Nature Study: Widespread Decline in Congo Rainforest Greenness Might Reflect Long-Term Drying Trend

ALBANY, N.Y. (April 23, 2014) -- New findings to be published in the May 8 issue of Nature points to a widespread decline in vegetation greenness and water content in the Congolese rainforest. The study, led by University at Albany Associate Professor Liming Zhou of Atmospheric and Environmental Sciences, found an extensive decline in satellite-detected forest greenness in the Congolese forests during the past 10-13 years. Further, this greenness decrease became broader in space and stronger over time.

The authors argue that the large-scale persistent browning of the Congolese forests, or loss of photosynthetic capacity, might reflect, at least partially, a slow adjustment to the long-term drying trend observed in central Africa, rather than a significant response to episodic events such as the recent severe short-term droughts in Amazonia in 2005 and 2010.

Read More: Potential Impacts of Long-Term Drought on Congo Rainforest

The gradual loss of photosynthetic capacity and water content in the Congo over a long period might affect biodiversity of the rainforest, said Zhou.

"We found a gradually decreasing trend in satellite measured vegetation greenness and water content in the rainforest, instead of large-scale tree mortality as observed recently in the Amazon," said Zhou. "This widespread decline is generally consistent with the gradual temporal changes in moisture, vegetation and radiation parameters observed from several different satellites."

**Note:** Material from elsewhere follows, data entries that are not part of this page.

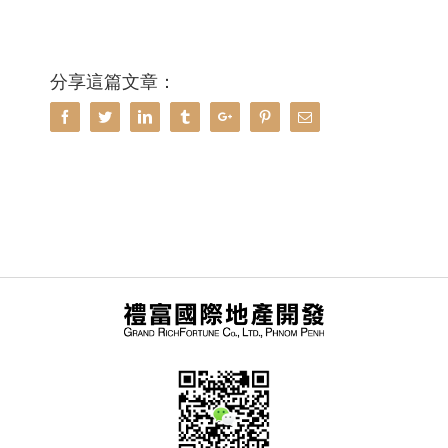
分享這篇文章：
Facebook
Twitter
Linkedin
Tumblr
Google+
Pinterest
Email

The implications for the study relate directly to the growing concerns of future climate change on rainforests in the tropical regions. Most climate models project increasing drought under global warming for the tropical rainforest regions.

"Under the stress of an increased severity of water deficit in a warmer and drier climate in the 21st century, the gradual loss of photosynthetic capacity and water content over a long period might alter forest species composition and structure and thus affect biodiversity and carbon storage of tropical rainforests," said Zhou. "For example, drier conditions may favor deciduous trees at the expense of evergreen trees."

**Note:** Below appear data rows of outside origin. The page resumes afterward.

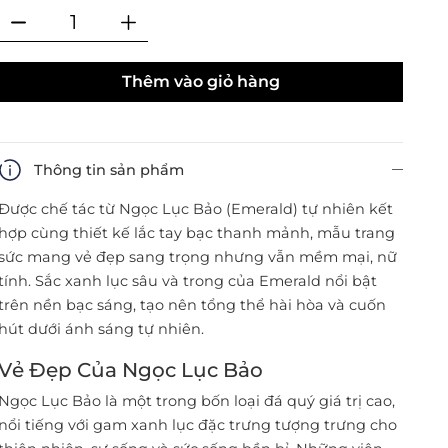
Thêm vào giỏ hàng
Thông tin sản phẩm
Được chế tác từ Ngọc Lục Bảo (Emerald) tự nhiên kết
hợp cùng thiết kế lắc tay bạc thanh mảnh, mẫu trang
sức mang vẻ đẹp sang trọng nhưng vẫn mềm mại, nữ
tính. Sắc xanh lục sâu và trong của Emerald nổi bật
trên nền bạc sáng, tạo nên tổng thể hài hòa và cuốn
hút dưới ánh sáng tự nhiên.
Vẻ Đẹp Của Ngọc Lục Bảo
Ngọc Lục Bảo là một trong bốn loại đá quý giá trị cao,
nổi tiếng với gam xanh lục đặc trưng tượng trưng cho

The authors chose to study the central African rainforests, the second largest on Earth, in part because the forests have experienced a long-term drying trend whose impacts on vegetation dynamics remain mostly unknown since on-site observations have been very limited.

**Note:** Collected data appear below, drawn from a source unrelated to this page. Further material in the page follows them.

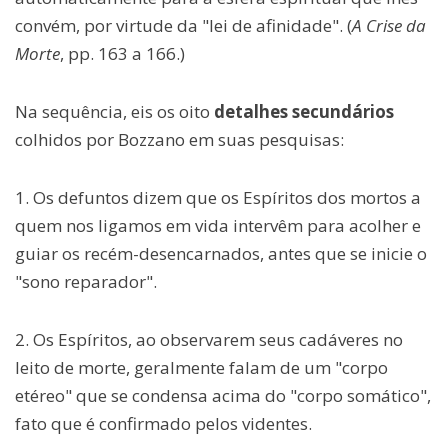
convém, por virtude da "lei de afinidade". (
A Crise da
Morte
, pp. 163 a 166.)
Na sequência, eis os oito
detalhes secundários
colhidos por Bozzano em suas pesquisas:
1. Os defuntos dizem que os Espíritos dos mortos a
quem nos ligamos em vida intervêm para acolher e
guiar os recém-desencarnados, antes que se inicie o
"sono reparador".
2. Os Espíritos, ao observarem seus cadáveres no
leito de morte, geralmente falam de um "corpo
etéreo" que se condensa acima do "corpo somático",
fato que é confirmado pelos videntes.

"Previous research used the satellite-measured vegetation greenness to investigate the effects of two severe short-term droughts in the Amazon rainforest, while little attention has been paid to African rainforest due the lack of ground measurements," noted Ranga Myneni at Boston University, a co-author of the study.

"The study is likely the most comprehensive observational study thus far exploring the effects of long-term drought on Congolese rainforests, involving analyses of several independent remote sensing products (optical, thermal infrared, microwave and gravity) over the Congo," added Yuhong Tian at I.M. Systems Group at NOAA’s National Environmental Satellite, Data, and Information Service (NESDIS), another co-author of the study.

Zhou and colleagues point out that more research needs to be done to better understand the impact of the loss of vegetation greenness. "This study provides observational evidence that helps to improve our understanding of how tropical forests respond to increasing drought. However, different plant species show different responses to climate change," said Zhou. "It's important to note that our assessment is just the first step. Full consideration of the vast and complex range of processes affecting different tropical rainforest species is needed to fully assess the future resilience of tropical forest."

This research involved a large, interdisciplinary and international team of researchers from several institutes. Other contributors include Philippe Ciais at Laboratoire des Sciences du Climat et de l’Environnement, France; Sassan Saatchi of NASA’s Jet Propulsion Laboratory (JPL); Yi Y. Liu at University of New South Wales, Australia; Shilong Piao at Peking University, China; Haishan Chen at Nanjing University of Information Science and Technology, China; Eric Vermote of NASA's Goddard Space Flight Center in Greenbelt (GSFC), Md; Conghe Song and Taehee Hwang at University of North Carolina at Chapel Hill, N.C.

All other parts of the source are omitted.